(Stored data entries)
+-------+

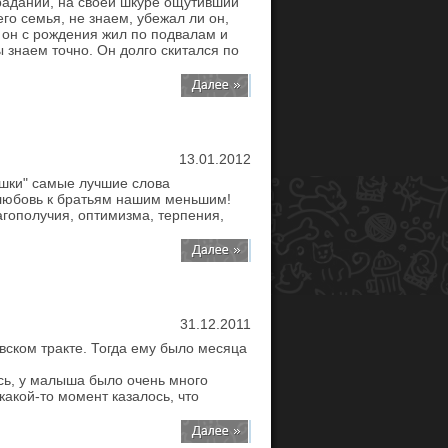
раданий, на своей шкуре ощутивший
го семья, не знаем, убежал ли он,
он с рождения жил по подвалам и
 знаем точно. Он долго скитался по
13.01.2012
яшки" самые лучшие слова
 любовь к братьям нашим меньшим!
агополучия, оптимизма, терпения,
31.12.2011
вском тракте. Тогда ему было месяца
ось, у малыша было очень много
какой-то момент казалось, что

+-------+

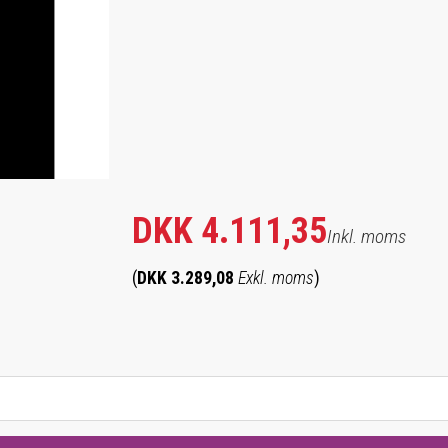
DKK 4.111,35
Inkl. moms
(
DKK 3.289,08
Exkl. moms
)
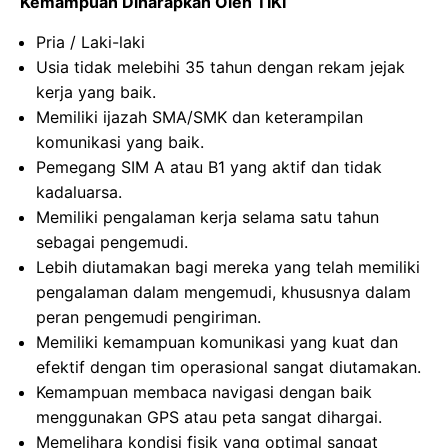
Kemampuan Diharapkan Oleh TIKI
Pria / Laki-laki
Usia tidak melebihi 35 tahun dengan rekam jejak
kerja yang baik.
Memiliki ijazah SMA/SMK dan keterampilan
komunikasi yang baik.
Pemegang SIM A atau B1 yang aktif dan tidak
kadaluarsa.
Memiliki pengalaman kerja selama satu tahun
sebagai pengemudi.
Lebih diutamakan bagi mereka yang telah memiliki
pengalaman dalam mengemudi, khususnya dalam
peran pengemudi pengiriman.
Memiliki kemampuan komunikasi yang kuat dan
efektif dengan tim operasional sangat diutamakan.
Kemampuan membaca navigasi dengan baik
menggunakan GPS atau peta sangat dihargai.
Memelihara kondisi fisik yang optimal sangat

+-------+

**EXERCISE OBJECTIVE**
From the records above, retype only the lines starting at the line that contains "Usia tidak melebihi" and ending at the line that contains "Memelihara kondisi fisik yang optimal sangat", both included.

**FINAL ANSWER**
Usia tidak melebihi 35 tahun dengan rekam jejak
kerja yang baik.
Memiliki ijazah SMA/SMK dan keterampilan
komunikasi yang baik.
Pemegang SIM A atau B1 yang aktif dan tidak
kadaluarsa.
Memiliki pengalaman kerja selama satu tahun
sebagai pengemudi.
Lebih diutamakan bagi mereka yang telah memiliki
pengalaman dalam mengemudi, khususnya dalam
peran pengemudi pengiriman.
Memiliki kemampuan komunikasi yang kuat dan
efektif dengan tim operasional sangat diutamakan.
Kemampuan membaca navigasi dengan baik
menggunakan GPS atau peta sangat dihargai.
Memelihara kondisi fisik yang optimal sangat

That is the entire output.